Use the image to answer the question.
A 3-dimensional cone is placed on top of a 3-dimensional cylinder. One of the cylinder bases is common to the cone, with the same circumference.
A 3D modeler is designing a component of a castle in a video game. She places a cone on top of a cylinder so they line up and share the same radius. The cone and the cylinder share the same height. If the volume of the cone is 50 cm3 , what is the volume of the whole object?
(1 point)
cm3
To find the volume of the whole object, we need to add the volume of the cone and the cylinder together.
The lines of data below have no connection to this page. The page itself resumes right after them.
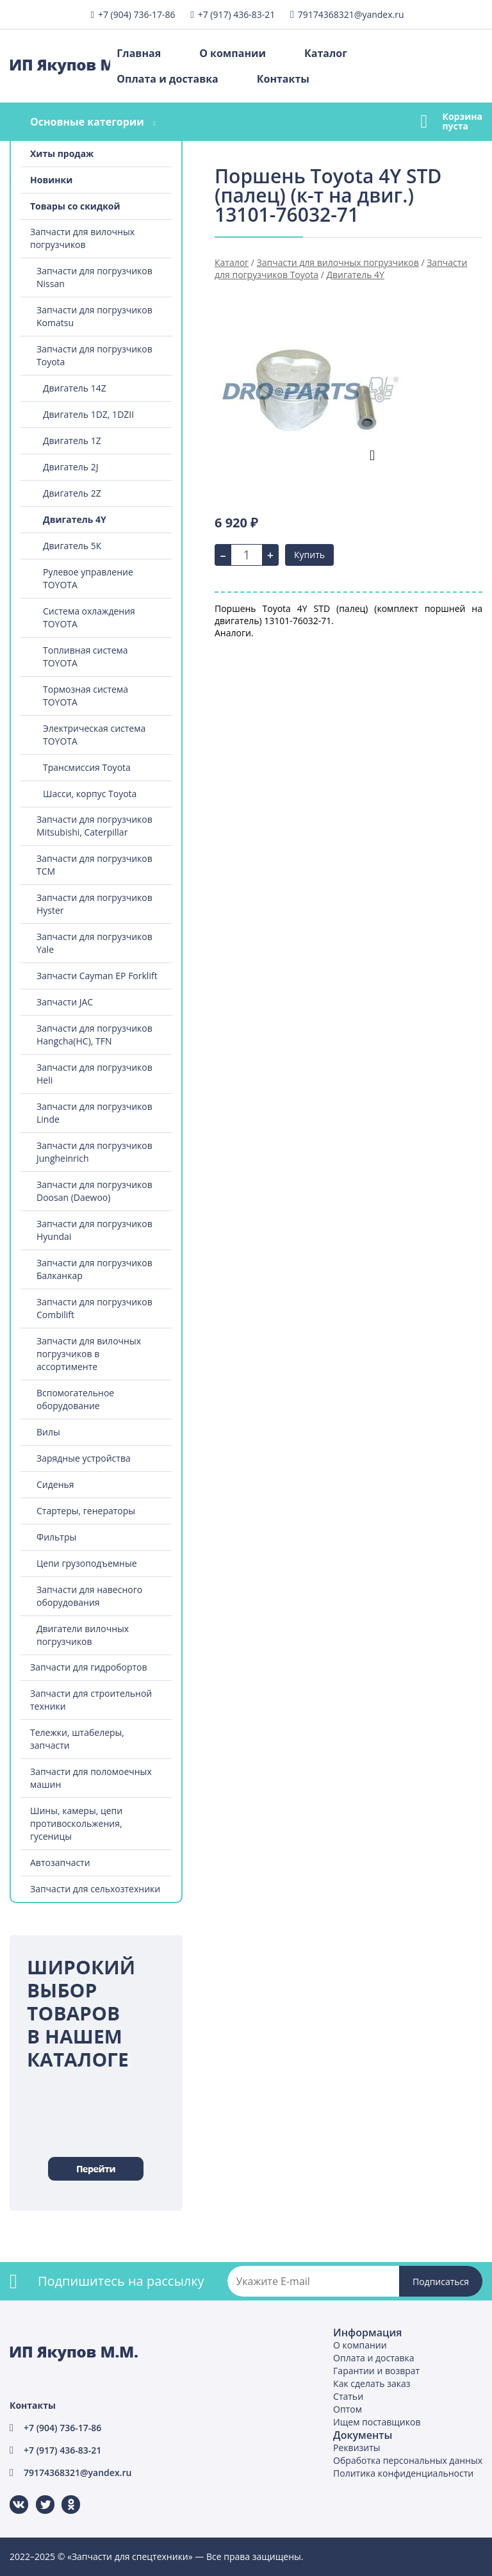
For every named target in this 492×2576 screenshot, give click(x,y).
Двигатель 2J (70, 467)
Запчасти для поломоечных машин (91, 1777)
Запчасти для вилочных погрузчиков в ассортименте (89, 1354)
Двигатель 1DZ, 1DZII (88, 414)
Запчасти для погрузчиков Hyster (94, 903)
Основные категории (87, 122)
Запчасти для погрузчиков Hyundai (94, 1230)
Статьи (348, 2396)
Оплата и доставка (167, 79)
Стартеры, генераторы (86, 1511)
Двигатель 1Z (72, 440)
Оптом (347, 2409)
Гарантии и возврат (376, 2371)
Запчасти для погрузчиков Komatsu (94, 316)
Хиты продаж (62, 153)
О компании (232, 53)
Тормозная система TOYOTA (85, 695)
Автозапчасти (60, 1862)
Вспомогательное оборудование (75, 1399)
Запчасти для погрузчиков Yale (94, 942)
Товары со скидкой (75, 206)
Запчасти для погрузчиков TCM (94, 864)
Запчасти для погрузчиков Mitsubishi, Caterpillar (94, 825)
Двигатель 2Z (72, 493)
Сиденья (55, 1484)
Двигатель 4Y (74, 519)
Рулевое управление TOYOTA (88, 578)
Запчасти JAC (65, 1002)
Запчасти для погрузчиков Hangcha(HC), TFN (94, 1034)
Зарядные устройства (84, 1458)
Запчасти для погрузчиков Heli (94, 1073)
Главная (139, 53)
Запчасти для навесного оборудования (89, 1595)
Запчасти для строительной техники (91, 1699)
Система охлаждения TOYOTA (89, 617)
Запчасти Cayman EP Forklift (97, 976)
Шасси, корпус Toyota (89, 794)
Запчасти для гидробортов (88, 1667)
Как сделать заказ (371, 2383)
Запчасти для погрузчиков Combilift (94, 1308)
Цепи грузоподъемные (87, 1563)
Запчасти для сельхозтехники (95, 1889)
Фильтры (56, 1537)
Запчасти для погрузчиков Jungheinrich (94, 1151)
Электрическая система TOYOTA (94, 734)
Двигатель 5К (72, 546)
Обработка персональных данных (407, 2460)
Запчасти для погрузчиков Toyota (94, 355)
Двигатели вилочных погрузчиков (83, 1634)
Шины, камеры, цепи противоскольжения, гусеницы (76, 1823)
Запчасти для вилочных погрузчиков (82, 238)
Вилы (48, 1432)
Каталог (325, 53)
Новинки (51, 180)
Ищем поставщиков (376, 2422)
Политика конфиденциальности (403, 2473)
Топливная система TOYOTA (85, 656)
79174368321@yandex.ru (351, 14)
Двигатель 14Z (74, 388)
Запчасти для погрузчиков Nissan (94, 277)
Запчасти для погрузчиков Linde (94, 1112)
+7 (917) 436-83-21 (236, 14)
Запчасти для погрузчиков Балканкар (94, 1269)
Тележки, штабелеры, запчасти (77, 1738)
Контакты (283, 79)
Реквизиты (356, 2447)
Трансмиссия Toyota (87, 767)
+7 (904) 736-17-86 (137, 14)
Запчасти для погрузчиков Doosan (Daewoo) (94, 1190)
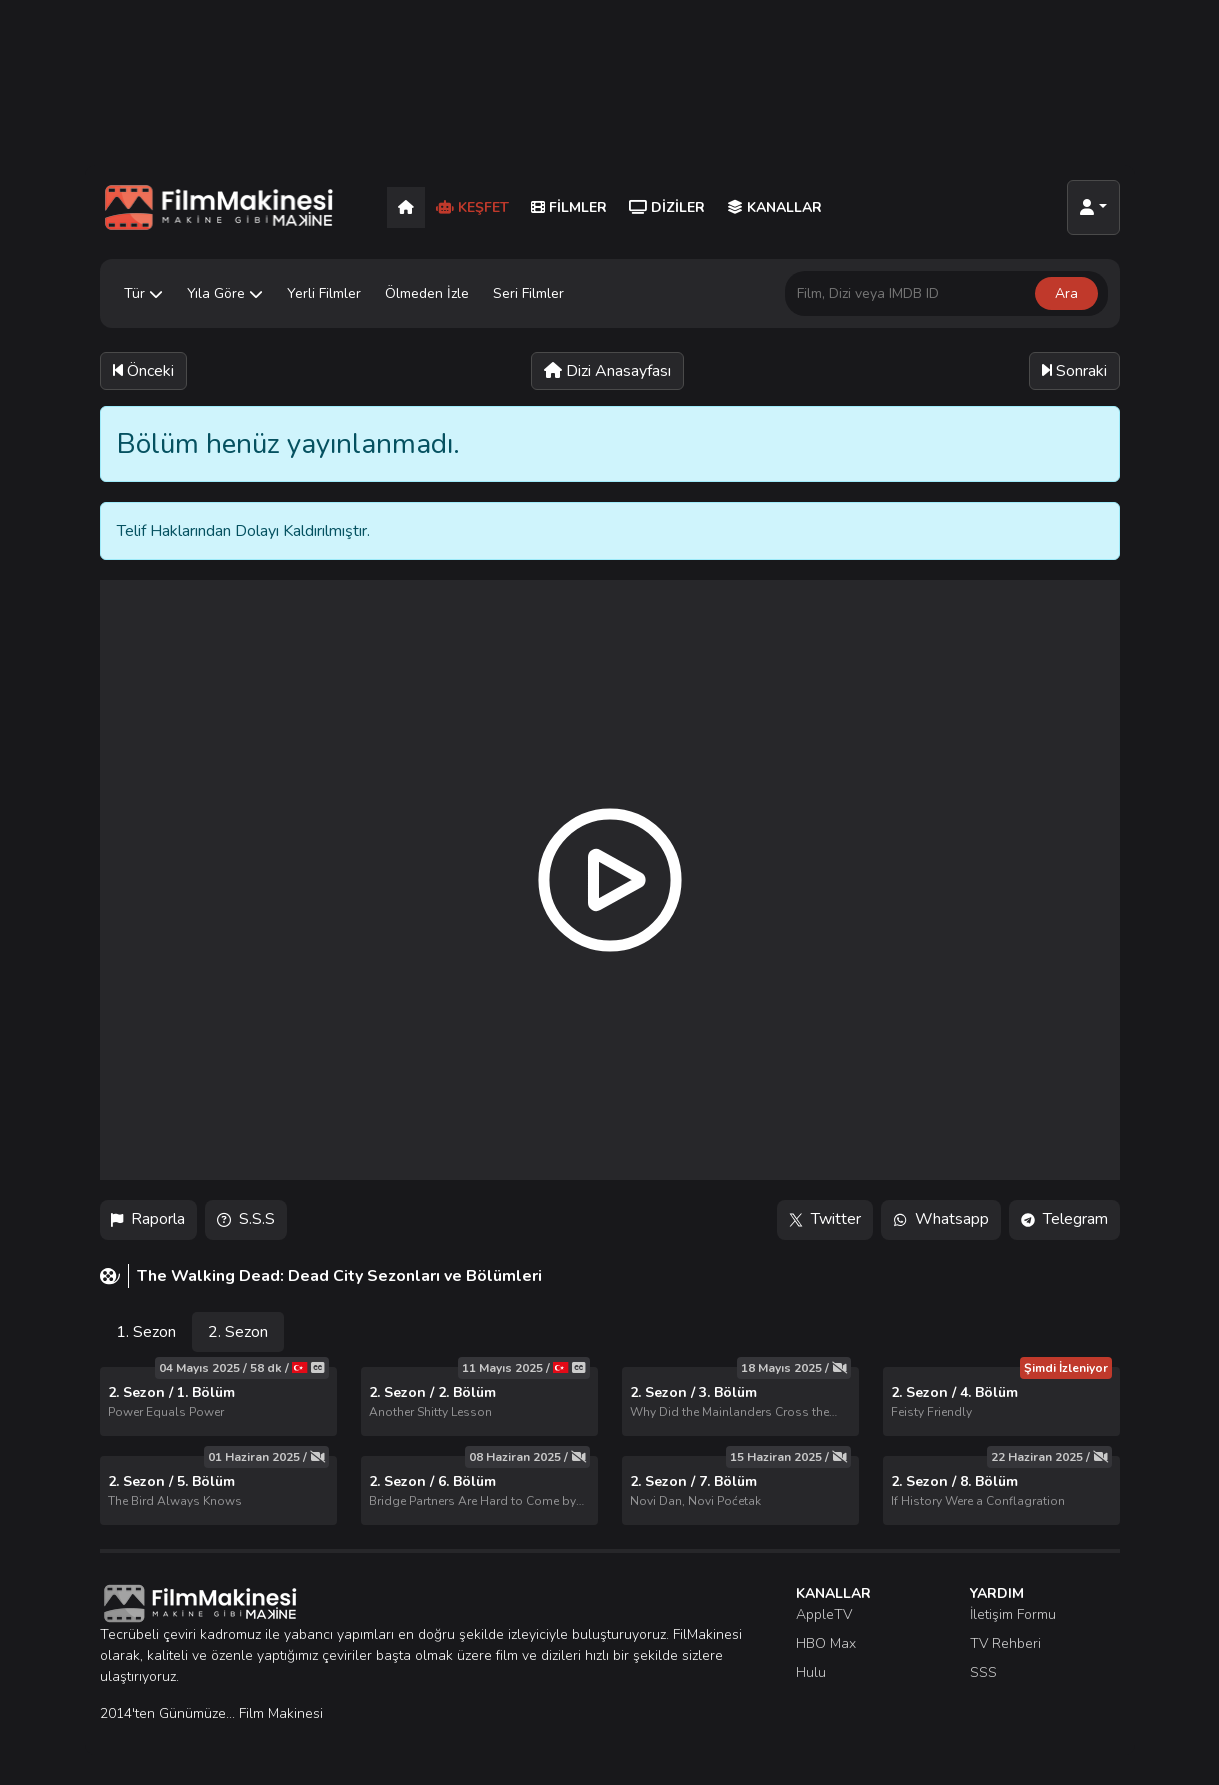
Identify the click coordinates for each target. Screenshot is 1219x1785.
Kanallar (774, 207)
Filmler (569, 207)
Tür (143, 293)
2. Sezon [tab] (238, 1332)
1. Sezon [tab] (146, 1332)
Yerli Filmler (324, 293)
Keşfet (472, 207)
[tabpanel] (610, 1446)
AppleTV (824, 1614)
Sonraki (1074, 371)
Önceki (143, 371)
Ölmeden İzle (427, 293)
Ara (1066, 293)
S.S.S (247, 1220)
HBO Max (826, 1643)
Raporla (149, 1220)
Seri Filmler (528, 293)
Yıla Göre (225, 293)
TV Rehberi (1005, 1643)
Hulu (811, 1672)
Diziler (667, 207)
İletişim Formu (1013, 1614)
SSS (983, 1672)
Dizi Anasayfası (607, 371)
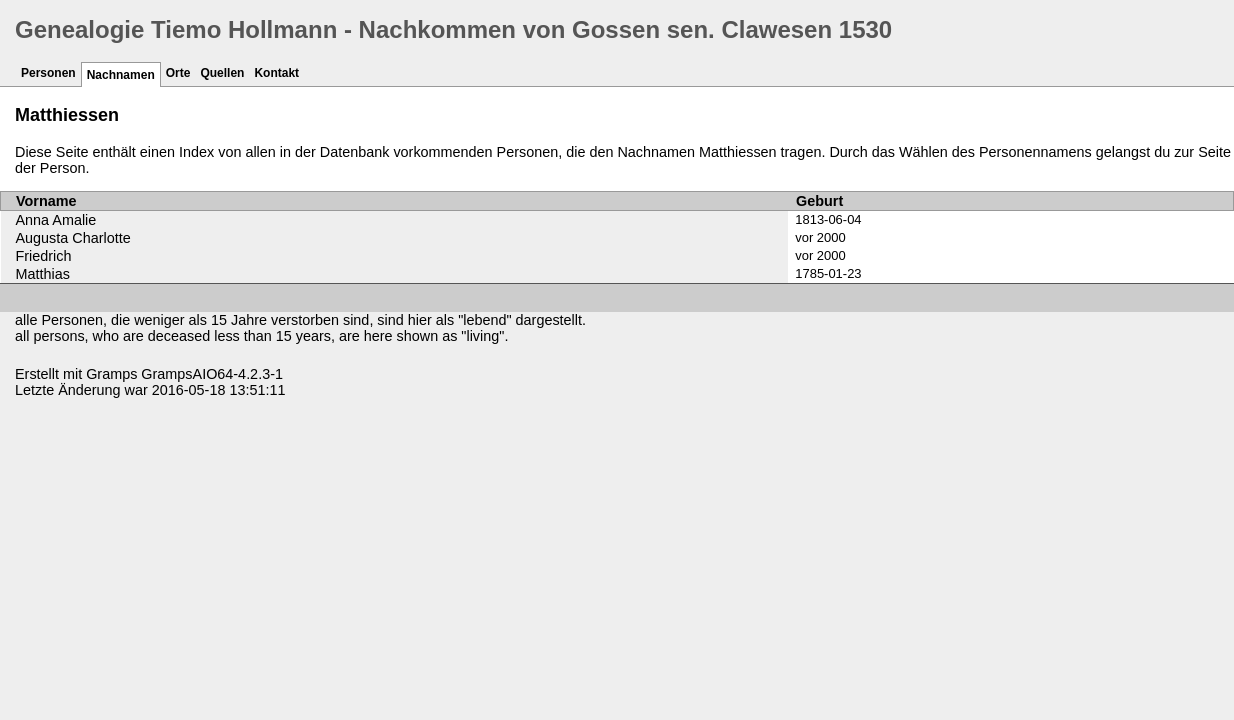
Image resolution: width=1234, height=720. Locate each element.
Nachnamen (121, 75)
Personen (48, 73)
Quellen (222, 73)
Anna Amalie (56, 220)
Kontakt (276, 73)
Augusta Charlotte (73, 238)
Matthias (43, 274)
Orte (178, 73)
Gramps (111, 374)
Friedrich (44, 256)
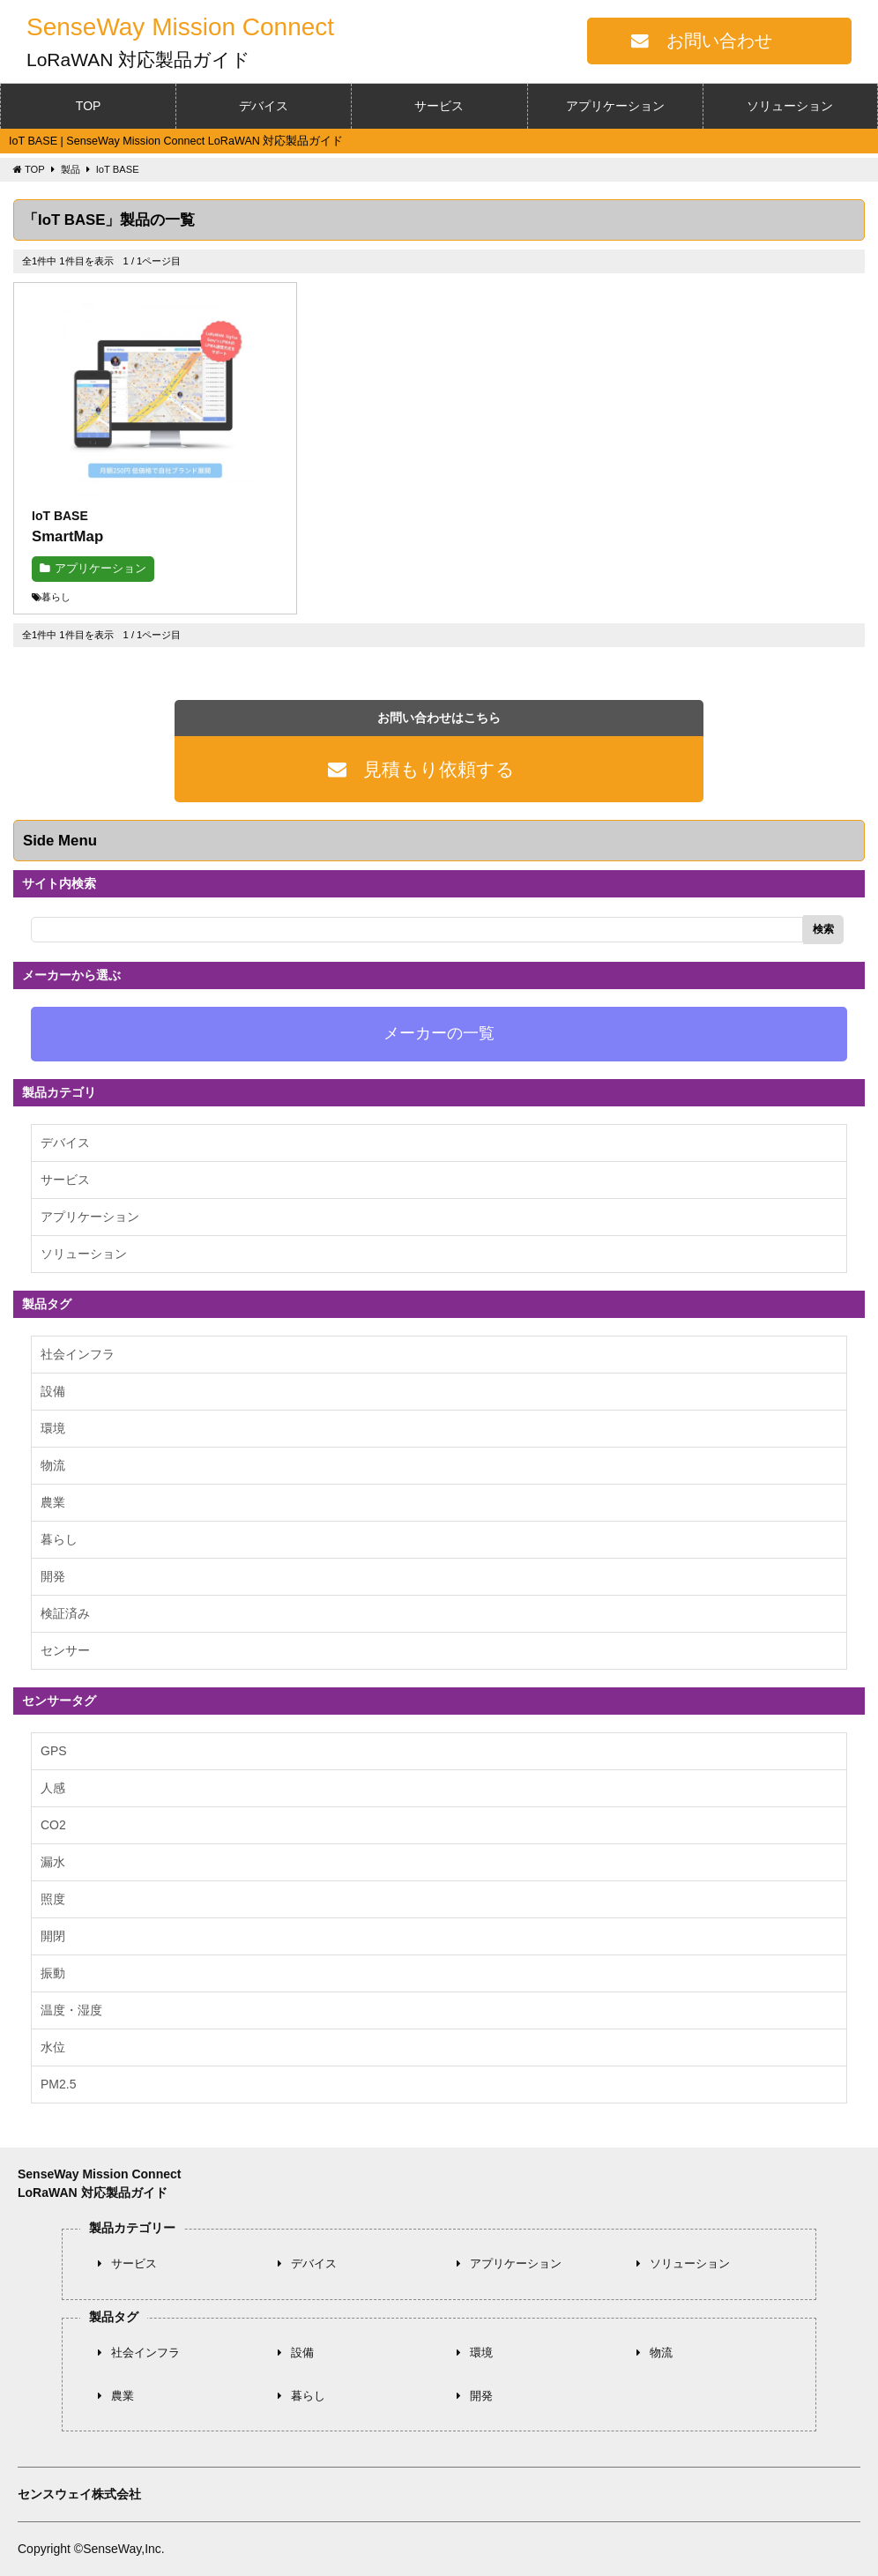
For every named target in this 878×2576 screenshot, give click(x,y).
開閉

The volume of a cone is given by the formula V = (1/3)πr^2h, where r is the radius and h is the height. Given that the cone has a volume of 50 cm3, we can set up the equation:
50 = (1/3)πr^2h
Since the cone and the cylinder have the same height and radius, we can represent the radius as r and the height as h.
The volume of a cylinder is given by the formula V = πr^2h. Therefore, the volume of the cylinder in this case would be:
V_cylinder = πr^2h
To find the volume of the whole object, we add the volume of the cone and the cylinder:
V_whole object = V_cone + V_cylinder
= (1/3)πr^2h + πr^2h
= πr^2h((1/3) + 1)
= πr^2h(4/3)
= (4π/3) r^2h
Therefore, the volume of the whole object is (4π/3) r^2h. However, the specific value in cm³ cannot be determined without knowing the values of the radius and height that correspond to the cone and cylinder.